**Work to be completed**
What lines in the records include the string "from"? Return each one.

--------------------------------

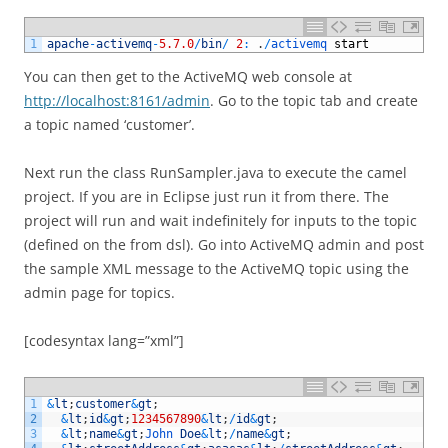
1
apache
-
activemq
-
5.7.0
/
bin
/
2
:
.
/
activemq 
start
You can then get to the ActiveMQ web console at
http://localhost:8161/admin
. Go to the topic tab and create
a topic named ‘customer’.
Next run the class RunSampler.java to execute the camel
project. If you are in Eclipse just run it from there. The
project will run and wait indefinitely for inputs to the topic
(defined on the from dsl). Go into ActiveMQ admin and post
the sample XML message to the ActiveMQ topic using the
admin page for topics.
[codesyntax lang=”xml”]
1
&
lt
;
customer
&
gt
;
2
&
lt
;
id
&
gt
;
1234567890
&
lt
;
/
id
&
gt
;
3
&
lt
;
name
&
gt
;
John 
Doe
&
lt
;
/
name
&
gt
;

--------------------------------

**Written reply**
project. If you are in Eclipse just run it from there. The
(defined on the from dsl). Go into ActiveMQ admin and post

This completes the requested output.